If you're taking a more generalist view of where things are headed, the best prediction I heard someone say to set themselves apart is for Data Engineers to optimize for operationalizing data. Focusing much more on reverse ETL, becoming knowledgeable in building data web apps. The no-code or low-code movement around data apps will make the barrier of entry to set something up nonexistent, and I see how that will drive demand.
Pairing (big) data query/ frontend performance and web apps is another beast though.
For all my initial scepticism, I see the Data Mesh concept picking up pace in the years to come. It's vendor independent, couples well with Team Topologies and effective, decoupled, functional SWE teams. There still will be a big need for standards and conventions set by a small enabling core DE team, as of now, the knowledge gap between the baseline DE and your average SWE or Product Owner is just way too big in my experience.

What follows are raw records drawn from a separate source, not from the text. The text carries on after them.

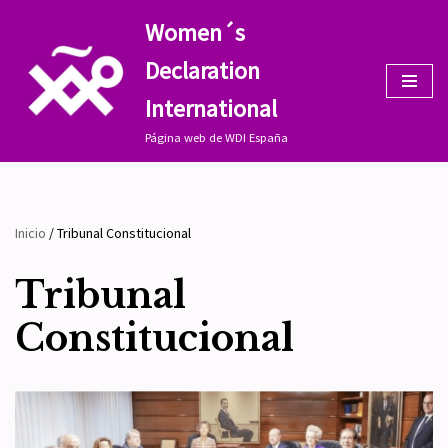
Women´s
Saltar
Declaration
al
contenido
International
Página web de WDI España
Inicio
/
Tribunal Constitucional
Tribunal
Constitucional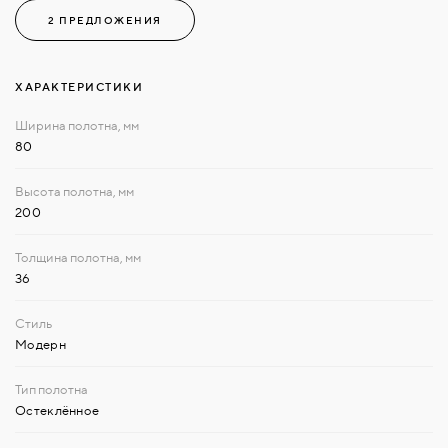
2 ПРЕДЛОЖЕНИЯ
ХАРАКТЕРИСТИКИ
80
200
36
Модерн
Остеклённое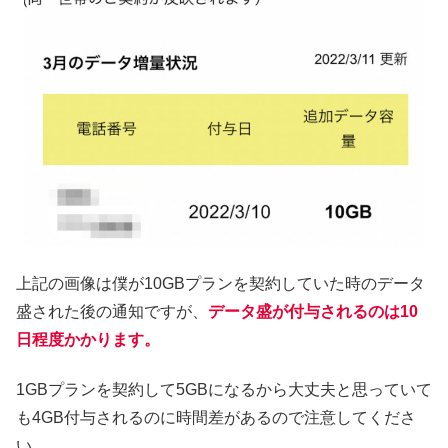
上記の画像は僕が10GBプランを契約していた時のデータ
盛された後の通知ですが、
データ盛が付与されるのは10
日程度かかります。
1GBプランを契約して5GBになるから大丈夫と思っていて
も4GB付与されるのに時間差があるので注意してくださ
い。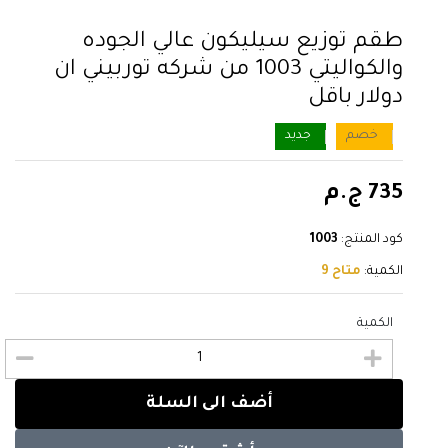
طقم توزيع سيليكون عالي الجوده
والكواليتي 1003 من شركه توربيني ان
دولار باقل
خصم
جديد
735 ج.م
كود المنتج:
1003
الكمية:
متاح 9
الكمية
أضف الى السلة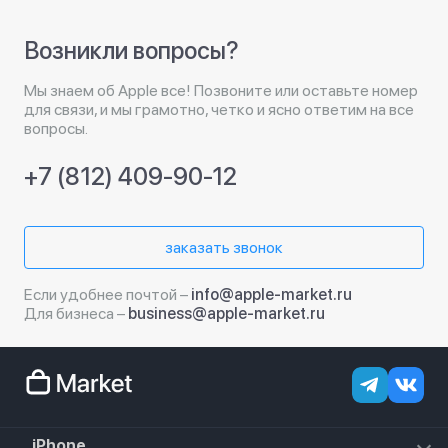
Возникли вопросы?
Мы знаем об Apple все! Позвоните или оставьте номер
для связи, и мы грамотно, четко и ясно ответим на все
вопросы.
+7 (812) 409-90-12
заказать звонок
Если удобнее почтой –
info@apple-market.ru
Для бизнеса –
business@apple-market.ru
iPhone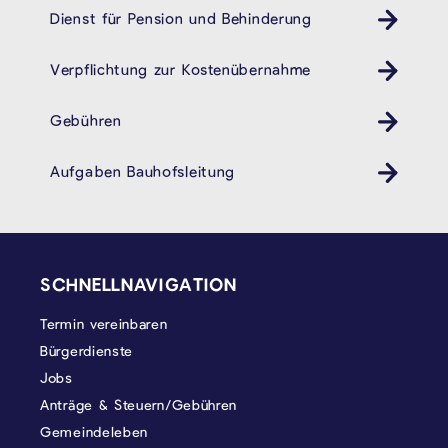
Dienst für Pension und Behinderung
Behindertendienst Pension- und Behindertendienst
Verpflichtung zur Kostenübernahme
Gebühren
Aufgaben Bauhofsleitung
SEITENFUSS
SCHNELLNAVIGATION
Termin vereinbaren
Bürgerdienste
Jobs
Anträge & Steuern/Gebühren
Gemeindeleben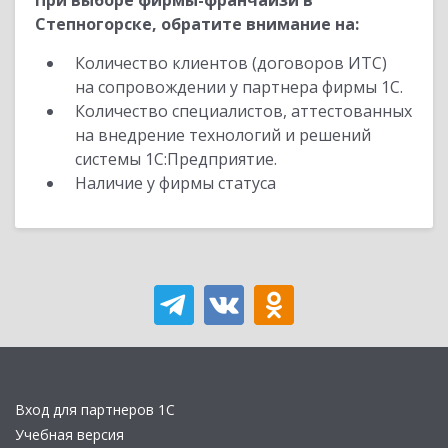
При выборе фирмы-франчайзи в
Степногорске, обратите внимание на:
Количество клиентов (договоров ИТС)
на сопровождении у партнера фирмы 1С.
Количество специалистов, аттестованных
на внедрение технологий и решений
системы 1С:Предприятие.
Наличие у фирмы статуса
Вход для партнеров 1С
Учебная версия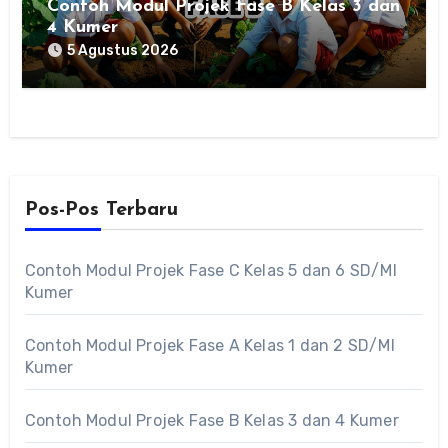
Contoh Modul Projek Fase B Kelas 3 dan
4 Kumer
5 Agustus 2026
Pos-Pos Terbaru
Contoh Modul Projek Fase C Kelas 5 dan 6 SD/MI
Kumer
Contoh Modul Projek Fase A Kelas 1 dan 2 SD/MI
Kumer
Contoh Modul Projek Fase B Kelas 3 dan 4 Kumer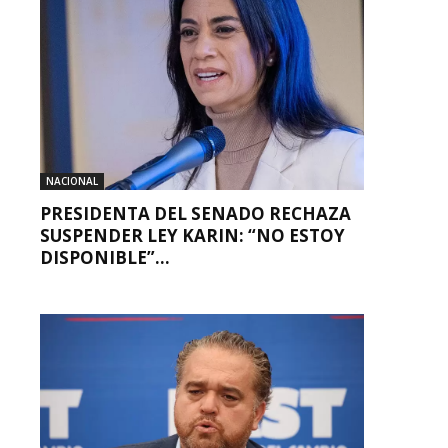
NACIONAL
PRESIDENTA DEL SENADO RECHAZA
SUSPENDER LEY KARIN: “NO ESTOY
DISPONIBLE”...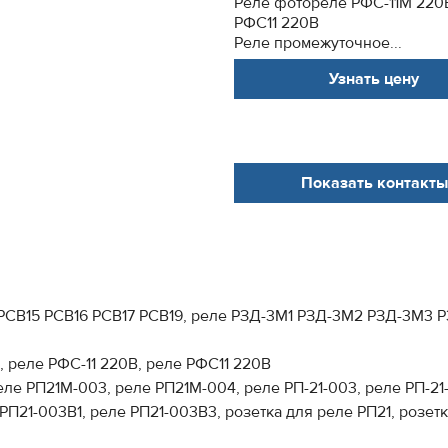
Реле фотореле РФС-11М 220В
РФС11 220В
Реле промежуточное...
Узнать цену
Показать контакты
е РСВ15 РСВ16 РСВ17 РСВ19, реле РЗД-3М1 РЗД-3М2 РЗД-3М3
 реле РФС-11 220В, реле РФС11 220В
ле РП21М-003, реле РП21М-004, реле РП-21-003, реле РП-21
П21-003В1, реле РП21-003В3, розетка для реле РП21, розетка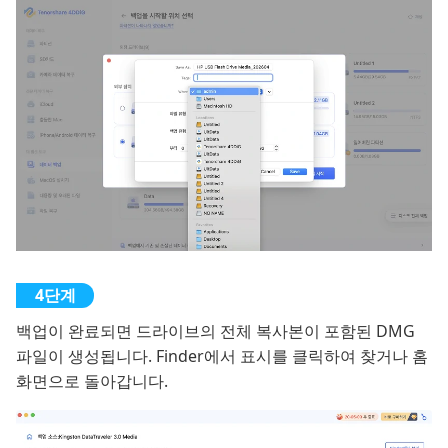
백업이 완료되면 드라이브의 전체 복사본이 포함된 DMG
파일이 생성됩니다. Finder에서 표시를 클릭하여 찾거나 홈
화면으로 돌아갑니다.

Last but not least, I'd throw data lake out there. Apache Iceberg is getting a lot of attention and rightfully so. TCO of a query engine on top of files is so much better than any DWH and any org being able to optimize compute on data for it's current need will be able to save massively while the "convenience" gap steadily closes. Again, pretty generic but there's much to learn around Athena, Trino and the like.
I'm personally not a fan of learning a new language except maybe for Rust. There is an ever increasing stack of standard "low-code" tools for the typical ETL schlick, and Python won't go anywhere. Again, potential to differentiate will be low and ever lower in many contexts outside of proper big data. This is only me though and this view is highly context dependent, so YMMV of course.